Léna : La question de la pair-aidance, qui est consubstantielle du rétablissement, s’inscrit pour moi dans ce même cadre de réflexion. D’une certaine façon (institutionnelle), c’est en effet une sacrée ouverture, et surtout une opportunité de reconnaissance, de professionnalisation, et de stabilité économique pour beaucoup d’ex-usager·es. Ça fait sens bien sûr, et il est évident que les bénéfices sont immenses. C’est bien pour ça que la santé communautaire existe, et surtout existait bien avant son institutionnalisation ! Tout comme le rétablissement, la pair-aidance, c’est devenu un label, sanctionné par un diplôme, et devant s’inscrire dans des missions bien précises. Or, je peux te dire que personne n’avait attendu un cadre réglementaire pour s’entraider.
Un des résultats notable et critiquable, c’est que ce tour de force permet aussi de stigmatiser les initiatives d’auto-organisation, la pair-aidance nous étant proposée comme le meilleur (voir l’unique) moyen de « mettre à profit » le seul savoir que nous aurions : « l’expérientiel ». Dans la formation dédiée, tout le champ théorique/clinique/médical reste celui des soignant·es, et cette partie est obligatoire. Ma position, comme celle des camarades fols antipsy3, c’est la revendication d’un savoir pluriel, non cantonné à la seule fonction testimoniale. Nous pouvons aussi produire de la théorie, forger des concepts, repenser le soin, formuler d’autres souhaits et projets d’organisation politique. Mais alors nous ne serions plus des subalternes « inclu·es » mais un contre-pouvoir, et je reste convaincue que tout l’enjeu réside bien ici.

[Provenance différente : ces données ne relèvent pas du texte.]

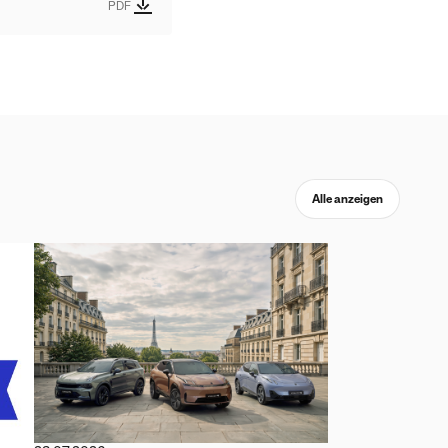
PDF
Alle anzeigen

1Le rétablissement tout comme la pair-aidance ne concernent plus uniquement le champ psychiatrique, et il existe désormais des médiateur·ices de santé pair·e (autre nom possible de la pair-aidance) intervenants auprès de patient·es atteint·es d’un cancer, ou d’une maladie chronique par exemple.

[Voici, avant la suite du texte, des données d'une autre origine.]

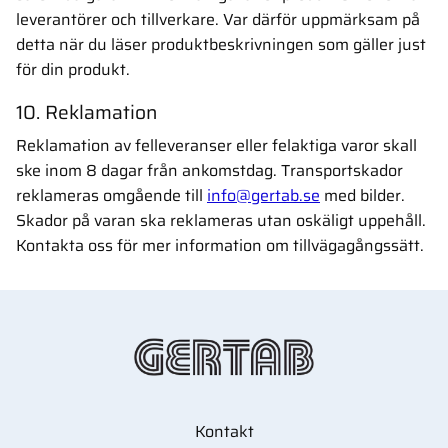
leverantörer och tillverkare. Var därför uppmärksam på
detta när du läser produktbeskrivningen som gäller just
för din produkt.
10. Reklamation
Reklamation av felleveranser eller felaktiga varor skall
ske inom 8 dagar från ankomstdag. Transportskador
reklameras omgående till
info@gertab.se
med bilder.
Skador på varan ska reklameras utan oskäligt uppehåll.
Kontakta oss för mer information om tillvägagångssätt.
Kontakt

2Voir l’interview d’Emma Beetlestone par Chrystèle Bazin, « Sortir d’un modèle centré sur les soins psychiatriques », soildarum.org, janvier 2023.

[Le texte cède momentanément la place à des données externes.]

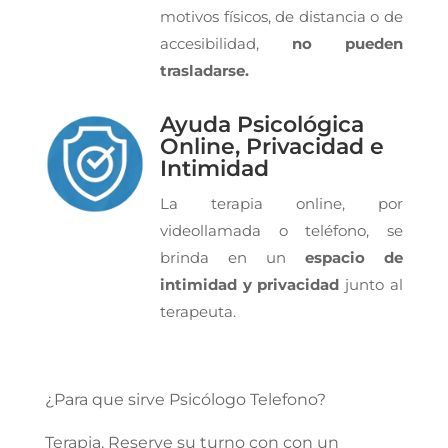
motivos físicos, de distancia o de
accesibilidad,
no pueden
trasladarse.
Ayuda Psicológica
Online, Privacidad e
Intimidad
La terapia online, por
videollamada o teléfono, se
brinda en un
espacio de
intimidad y privacidad
junto al
terapeuta.
¿Para que sirve Psicólogo Telefono?
Terapia. Reserve su turno con con un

3Fol est l’adjectif épicène pour folle/fou, que les activistes survivant·es de la psychiatrie emploient pour s’auto-désigner. Il s’agit, en se réappropriant l’usage du terme, de rappeler que la folie ne dit rien de ce que nous sommes, mais précise le regard que la société porte sur nous. Si être fol c’est vivre avec des voix, ne pas sentir de frontières à son corps, avoir des humeurs inconstantes ou aucun sentiment d’unité alors oui, indéniablement nous le sommes. Et comme le rappelle avec son tranchant légendaire maon camarade et ami·e Dandelion, être fier·e d’être fol ne signifie pas forcément aimer l’être (« Faut-il être fier d’être fol ? », mxdandelion.medium.com, 21 juillet 2021).